Par ailleurs, le directeur de L’Évènement nous apprend que le procureur qui a requis sa condamnation, un certain Saley Ouali Ibrahim, a été directeur de la législation au ministère nigérien de la défense jusqu’en 2019, administration placée au cœur du scandale dénoncé par Moussa Aksar… Comment, dans leur souci de respecter le droit et les procédures, les tribunaux de Niamey peuvent-ils passer outre ces ces faits avérés de « conflit d’intérêts » ? « Il serait tant que les nouvelles autorités du Niger, promues à la tête du pays lors des dernières élections, régissent.

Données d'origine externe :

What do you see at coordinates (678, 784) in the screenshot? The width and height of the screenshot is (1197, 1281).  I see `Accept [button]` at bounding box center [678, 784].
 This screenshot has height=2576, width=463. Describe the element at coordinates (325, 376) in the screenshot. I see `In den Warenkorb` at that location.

Tout comme devraient s’insurger des pays amis, dont les États-Uni, la France et tous les pays soucieux du respect des droits de l’homme et de la démocratie fragilisée au Niger par la corruption, terreau de la menace terroriste…», estime le journaliste.        

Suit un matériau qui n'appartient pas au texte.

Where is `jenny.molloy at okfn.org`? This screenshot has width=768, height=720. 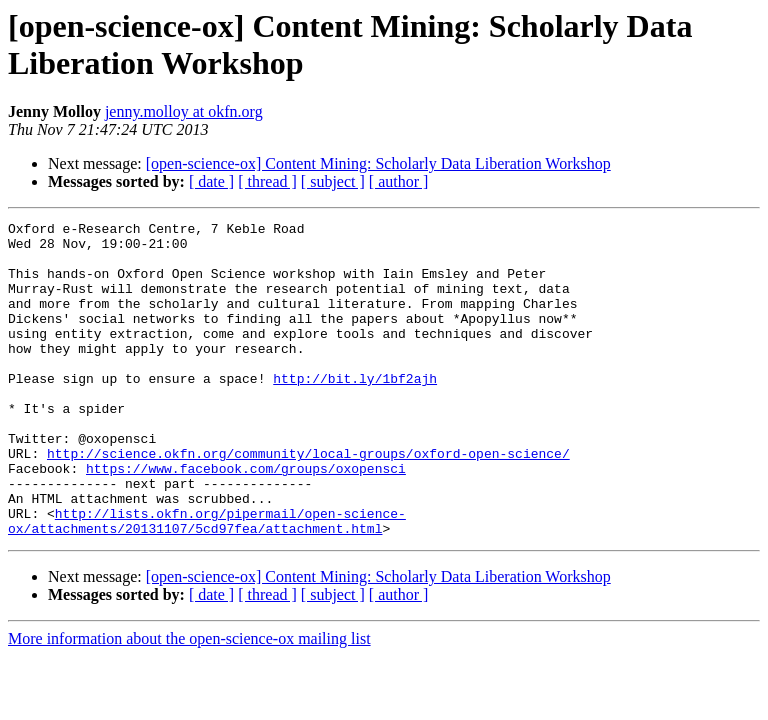
jenny.molloy at okfn.org is located at coordinates (184, 111).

Un étendard du lien entre médias et démocratie

À Niamey, Moussa Aksar le réaffirme : « Nous n’avons pas fini avec ce dossier et je poursuivrai sans relâche mon travail dans cette affaire d’État ». Car le journaliste a inscrit la lutte pour la liberté et l’indépendance des médias dans son ADN professionnel. Président en exercice de CENOZO depuis 2 ans, le réseau de journalistes d’investigation Norbert Zongo d’Afrique de l’Ouest -, Moussa Alkar a à maintes reprises, défendu des confrères et consoeurs qui, comme lui, on été placés dans les mâchoires de l’étau judiciaire. Le dernier exemple en date est celui du journaliste béninois Ignace Sossou, condamné lui aussi emprisonné à tort au Bénin en 2020. Moussa Aksar s’est démené pour défendre son jeune collègue, allant jusqu’à lui procurer des avocats dignes de ce nom, et lui rendre personnellement visiter en prison à Cotonou, avec des confrères du consortium ICIJ.

Autres combats menés par le journaliste nigérien : l’expertise en sécurité au Sahel et la formation, par divers programmes internationaux (dont OCWAR-M ou M&D), de confrères et consoeurs africains sur des thèmes comme la lutte contre la corruption, le travail d’investigation ou les outils de protection des journalistes. Par ailleurs, le 17 mai 2021, Moussa Aksar annoncera la création, à Niamey, du bureau d’Afrique subsaharienne de la plateforme franco-africaine Médias & Démocratie (M&D) dont il va prendre la présidence avec la devise qu’il a fait sienne, « parce qu’elle va dans le sens de mes intimes propres convictions » : « Pas de médias libres sans démocratie – Pas de démocratie sans médias indépendants ». « C’est un nouvel et précieux outil pour faire avancer le respect de la liberté d’expression et le journalisme d’investigation en Afrique », conclut-il. Avant de préciser que M&D et CENOZO vont ensemble organiser la toute premiè§re édition du Prix Africain du journalisme d’Investigation (PAJI 21) qui sera célébré à Dakar en novembre 2021.